GM: Seu trabalho com a Quebradinha tem feito sucesso nas mídias e expandiu, ocupando espaços historicamente dedicados a expressões artísticas hegemônicas. Você acha que isso ajuda as pessoas a compreenderem melhor a periferia? E é possível desviar da romantização das questões periféricas dentro desses espaços?
Nenê: São dois pontos muito fortes, mas que se complementam. As casinhas ajudam a interpretar a periferia de uma forma mais leve, porém, tem determinados assuntos ligados à quebrada que a Quebradinha não retrata.
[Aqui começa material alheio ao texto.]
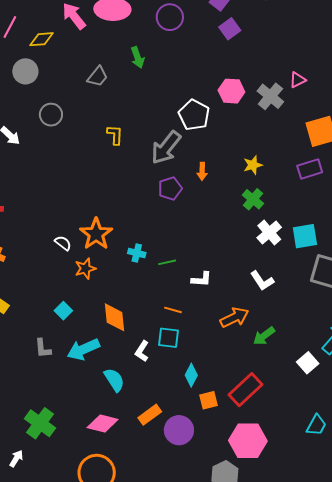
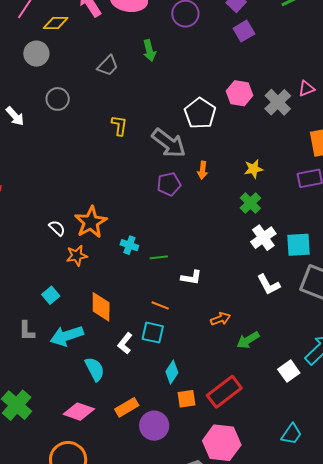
gray arrow: (166, 148) -> (169, 143), turned -96
white L-shape: (262, 281) -> (269, 285), moved
orange arrow: (234, 317) -> (220, 319), size x0.7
Acho que a gente da quebrada também merece o romantismo. Ele acaba deixando leve situações que são necessárias. Eu me julgo uma pessoa romântica quando penso na quebrada. Por exemplo, uma decisão minha quando comecei com as casinhas é que nenhuma casinha teria marca de tiro ou mancha de sangue.
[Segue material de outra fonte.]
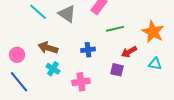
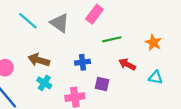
orange star: (153, 32) -> (153, 43), size x0.7
red arrow: (129, 52) -> (127, 64), turned 56
purple square: (117, 70) -> (102, 84), moved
Isso, em determinada leitura, é sim uma romantização da quebrada. Não mostrar essa violência política, física, moral. Nas casinhas não está estampado esse tipo de violência, mas outros.
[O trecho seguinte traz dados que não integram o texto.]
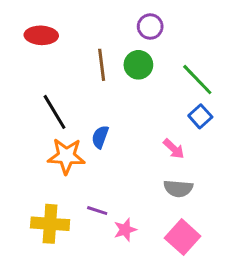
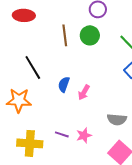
pink arrow: (174, 149) -> (84, 92), moved, turned 77
orange star: (66, 156) -> (19, 100), moved
pink star: (125, 230) -> (84, 135), moved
Isso deixa de ser romantização quando começamos a discutir temas que às vezes não estão expostos quando falamos de violência física. Acredito que não ter marcas de violência física ajuda na aceitação das pessoas, no sentido da poesia e na afetividade. Isso eu aprendi com uns amigos que são referência pra mim, o Di Campana Foto Coletivo, e uma das premissas deles é que eles não fotografam nem acidente, nem tiro, nem sangue. Isso não quer dizer que não fotografem violência, desgraça e as contravenções. A Quebradinha também mostra essas violências.
GM: A casa não ter reboco, por exemplo, é isso que você quer dizer?
Nenê: Sim, exatamente. Um outro exemplo é o tamanho delas. Na proporção elas são muito pequenas. A maioria delas teria de 2 a 3 metros de largura e profundidade. Existem muitas casas desse tamanho na quebrada. Quem consegue morar nisso? É uma grande violência morar num cubículo. A casa nº 8, por exemplo, é um barraquinho de madeira que não tem banheiro ou nada que mostre água encanada, nenhum tipo de saneamento.
GM: De que modo seu trabalho com as esculturas pode se refletir em melhorias para a cidade na escala real?
Nenê: Boa parte das possíveis melhorias da cidade está na mão de pessoas que não precisam de melhorias. A Quebradinha, que é uma forma de ler a cidade, pode contribuir se as pessoas que têm poder de decisão tiverem sensibilidade e vontade política, a partir do que veem na Quebradinha, para usar esse trabalho e pensar em melhorias. Ai sim vejo a Quebradinha contribuindo, porém isso não é responsabilidade minha. Se ela contribuir pra isso, vou comemorar. Quando você se destaca nas redes sociais, você fura algumas bolhas, não é? Ultimamente estou recebendo comentários de gente que é de quebrada mas que tem uma consciência diferente da minha falando "mano que bagulho feio". Eu fico pensando no tanto que eu me dedico e a pessoa fala que é feião. Mas eu entendo a pessoa, ela está falando da situação — é uma situação degradante. As esculturas são bonitinhas, afetivas, românticas, poéticas? Sim. Mas é degradante.
As pessoas falam que a quebrada é linda, rica, tem vida, exporta talentos etc., mas a gente mora em casa sem reboco. E não por gosto ou escolha, mas porque historicamente o bagulho tá osso.
GM: Quais são os planos para o futuro deste projeto? Que desdobramentos você prevê para o Quebradinha nos próximos anos?
Nenê: Quero estar no Louvre, no MASP. Quero cada vez mais pisar nesses lugares que nunca nos deixam, ou quando colocam a gente, é de forma folclórica. Não sou folclore de ninguém e a favela também não é. E tenho um recado: nós temos público, temos número, gastamos e consumimos. Parafraseando Lázaro Ramos, “Ceis tão moscando quando não têm nóis. Porque nois é mercado.” Já que mercado é o que convence, nós somos mercado, e o maior. Importante lembrar que quando a gente vai pra esses espaços, passamos pano para eles, não é? Pela história toda. A exposição da Carolina foi feita por pessoas que tão com vontade de fazer de forma muito gentil e verdadeira. Agradeço muito a oportunidade. Quero sim estar no MASP, na Bienal, no Louvre, mas com eles sabendo que tenho muito a receber também.